Stanley Alfred Hunt, a third cousin, appears as a maintenance electrician in 1939 register, Birmingham.

Two of the Beasor tribe: John W (born 1887) progresses from ‘labourer, electric light’ in Deptford 1911 to ‘Installation and Maintenance Electrics’ (or electrician) Penge 1939. A more distant Beasor, Thomas born 1901, is an Electrical Wireman at HM Dockyard Plymouth at 1939.

Going a bit wider, over in Nebraska, USA, Edwin J Flowerday (yet another 1st cousin 2x removed) started as a telephone linesman (1930s), then became an area manager and plant supervisor. At 1961 he was a committee member of the Independent Telephone Pioneer Association. Son Wayne got a BSc in electrical engineering and went on to work with Boeing in Kansas (probably).

Samuel W Shephard took evening classes in Nottingham, a 4 mile walk from home, so that he improved on his prospects as a coal mine labourer, and became a railway electrician in Tottenham in early 1900s.

Connected to the Shephard family, two Cummins cousins are in Westcliff-on-Sea, Essex in 1939 with occupations as ‘radio assembler’ and ‘photographer and cinema operator’. {3}cumminscharlesetc1939

Not forgetting the various electrical engineering type jobs from one of the immediate Howes family (BBC engineer, amateur radio kits) – now web and multi-media related.

In the picture

Others who took up the growing opportunities in cinema and photography:

Ernie Laddiman – pharmacy and photographic dealer (indeed, the business used the term ‘Photographic Chemists’).

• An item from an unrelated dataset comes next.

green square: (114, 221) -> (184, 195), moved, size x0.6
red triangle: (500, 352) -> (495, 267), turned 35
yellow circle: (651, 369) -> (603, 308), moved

Bryn Walters – trainee cinema projectionist in WW2, but later in the taxi business. His uncle Idwal is a ‘cinema operator’ in Merthyr at 1939.

Not sure that ‘Bill poster, electric theatres’ in 1911 really counts! A trade of Charles H Miller, Beasor family line.

Probable Parry cousins Robert and David/Bill are both cinema managers in 1939 – one in Pontycymmer, the other Tunbridge Wells.

Notes

  1. More about the 1939 register on Findmypast.
  2. Albert F born 1898 and Arthur born 1908 are sons of Anna Laura Watts and Albert Dashwood.
  3. Gladys Cummins and Herbert Cummins were twins born 1912 West Ham.
  4. Many more lines of work from the family tree on the Occupations page. A few more oddities may be added.
  5. Other family related World War One casualties listed in Those the “intended” left behind.